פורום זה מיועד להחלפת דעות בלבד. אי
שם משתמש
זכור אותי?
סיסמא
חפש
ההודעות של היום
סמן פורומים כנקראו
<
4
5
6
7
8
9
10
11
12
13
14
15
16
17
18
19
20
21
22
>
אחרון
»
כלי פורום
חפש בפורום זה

**PROBLEM TO WORK ON**
What is needed is an exact copy of all the entries.

**FINAL ANSWER**
פורום זה מיועד להחלפת דעות בלבד. אי
שם משתמש
זכור אותי?
סיסמא
חפש
ההודעות של היום
סמן פורומים כנקראו
<
4
5
6
7
8
9
10
11
12
13
14
15
16
17
18
19
20
21
22
>
אחרון
»
כלי פורום
חפש בפורום זה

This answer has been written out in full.